Daihatsu has developed a Rs 750 million project in the premises of
Indus Motor at Port Qasim. Daihatsu Cuore has an agreement with Indus
Motor to market the Cuore cars in Pakistan.
Toyota Japan controls the majority shares of
Daihatsu Japan, the oldest Japanese manufacturer specialising in small
car segment for over 92 years. Karachi enjoys a distinction — it
houses the Toyota plant which is producing the Daihatsu car for the
first time anywhere in the world. The plant has the capacity to
produce 26,000 vehicles, including 10,000 Cuore cars, annually. This
capacity is based on double-shift basis but the company is operating
on single shift basis due to market demand.
Vending Industry
Like the car industry, the automobile component
industry is also in the process of transition in Pakistan to meet the
challenges, the emerging competition and demand for improved quality
and value. The auto parts vending industry comprises some 750 various
sized industries; large, medium and small. It provides jobs to half a
million people and Rs 20 billion investment.
Both the car producers and the vendors blame the
absence of consistent and long term policies by the successive
governments as the main reason for discouraging the investment and
growth of the auto industry.
Perhaps, vending industry in Pakistan is the most
deprived industry running strictly on self-financing basis. Auto
vendors are deprived of the credit facilities from the banks as they
are not seen as priority. Needless to say, neglecting the auto vending
industry is taking a heavy toll on the economy as oft-announced
deletion targets have never been achieved due in part to the inability
of the vendors to induct latest technology which needs heavy
financing.
Though there is a great demand for replacement
parts in the country, and though it differs from part to part,
precision engineered parts have to be imported from outside. That
explains why local manufacturers of oil and air filter are in a much
better position than for instance, the vendors producing a sheet metal
part which offers a limited after-sales market.

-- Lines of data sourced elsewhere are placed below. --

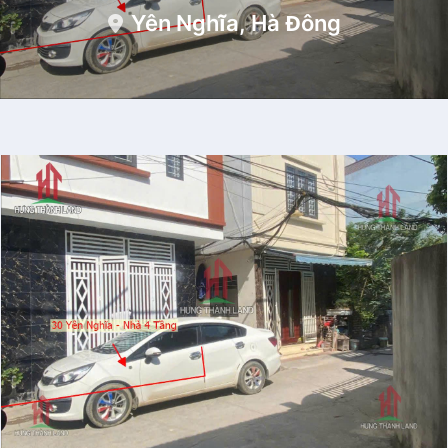
Yên Nghĩa, Hà Đông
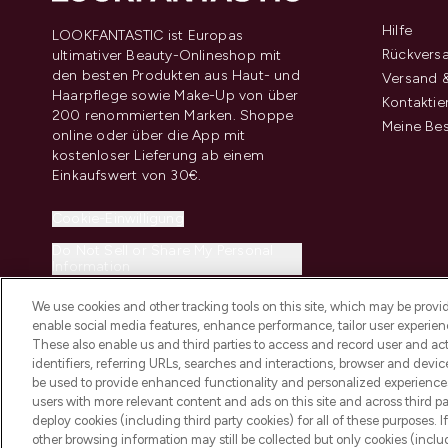
Hilfe
LOOKFANTASTIC ist Europas
Rückvers
ultimativer Beauty-Onlineshop mit
den besten Produkten aus Haut- und
Versand &
Haarpflege sowie Make-Up von über
Kontaktie
200 renommierten Marken. Shoppe
Meine Bes
online oder über die App mit
kostenloser Lieferung ab einem
Einkaufswert von 30€.
Cookie-Einwilligung
Do Not Sell or Share My Personal
Information
We use cookies and other tracking tools on this site, which may be provide
enable social media features, enhance performance, tailor user experienc
These also enable us and third parties to access and record user and act
identifiers, referring URLs, searches and interactions, browser and devi
be used to provide enhanced functionality and personalized experienc
2026 THG Beauty Europe GmbH Maximilianstrasse 54 80538 Munich
users with more relevant content and ads on this site and across third part
deploy cookies (including third party cookies) for all of these purposes. I
other browsing information may still be collected but only cookies (inclu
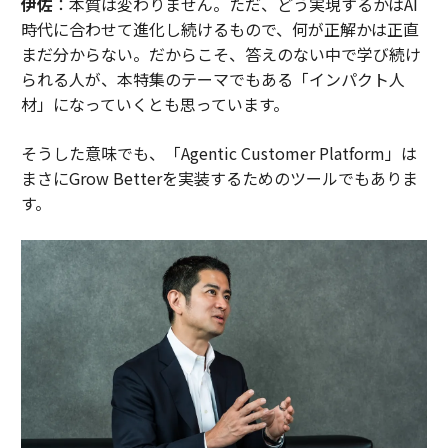
伊佐
：本質は変わりません。ただ、どう実現するかはAI
時代に合わせて進化し続けるもので、何が正解かは正直
まだ分からない。だからこそ、答えのない中で学び続け
られる人が、本特集のテーマでもある「インパクト人
材」になっていくとも思っています。
そうした意味でも、「Agentic Customer Platform」は
まさにGrow Betterを実装するためのツールでもありま
す。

While Pakistani auto spare parts and components
have found a welcome niche in such developed markets as Germany,
Italy, UK, USA and Turkey — both as replacement parts as well as
original components in vehicles produced there, they are unable to
fully capitalize on the local market. The export of auto components
and parts is earning over $ 1.5 million for the country, though small
in terms of value, shows the potential that the local vending industry
has provided it is given the importance it deserves.
Smuggling
Over the years, the smuggling of vehicles,
components and replacement parts has become a part of the underground
economy of the country. Vehicles plying on the roads across the
country without number plates have become the norm. The previous, as
well as the present, governments attempted to tackle the problem by
giving a deadline to register the vehicles or face fine or
confiscation of the vehicle.
Vehicles, components and replacement parts worth
billions find their way in to the country thus depriving the
government of substantial revenues on the one hand and the undermining
the very base of local production. Not only the components and parts
are smuggled in to the country the they also find in to the country
under the legal cover of "used parts."*
It is also depriving the local car producers to
market their genuine parts, both imported and locally manufactured as
per the specifications of Original Equipment Manufacturers (OEMs), in
the replacement part market. In addition, it is discouraging the
development of the vending industry, comprise mainly of small and
medium size entrepreneurships, which can not survive on captive demand
for the components from the auto producers alone. Without access to
the local market, denied to it by the smuggled items, is depriving the
vending industry to develop and grow on sound footing.
Easy access of the smuggled components and spare
parts on shop floors across the country is undermining the local
vending as such fast moving auto accessories such as plugs, points,
lighting assemblies, air filters, oil filters, air conditioners,
compressors, fan belts, mud guards, etc., are routinely finding their
way into the country.
The heavy domination of the market by smuggled
parts is making it impossible for the buyers to even think of buying
components and parts produced locally, more so as national psyche
prefers all things foreign and the trade offers lucrative profits for
the retailers.
The local vending industry which comprises of some
750 manufacturers of all sizes and produces a variety of items
including precision engineering parts, sheet metal, radiators, body
parts, plastic parts, plugs, air and oil filters, employs some 500,000
persons directly or indirectly. The limited assembly market in
addition to loss of the major portion of the replacement parts market
is denying the local auto vending industry the push imperative for its
growth and to encourage investment. In fact, it is eroding the very
foundation of an industry still in the development phase.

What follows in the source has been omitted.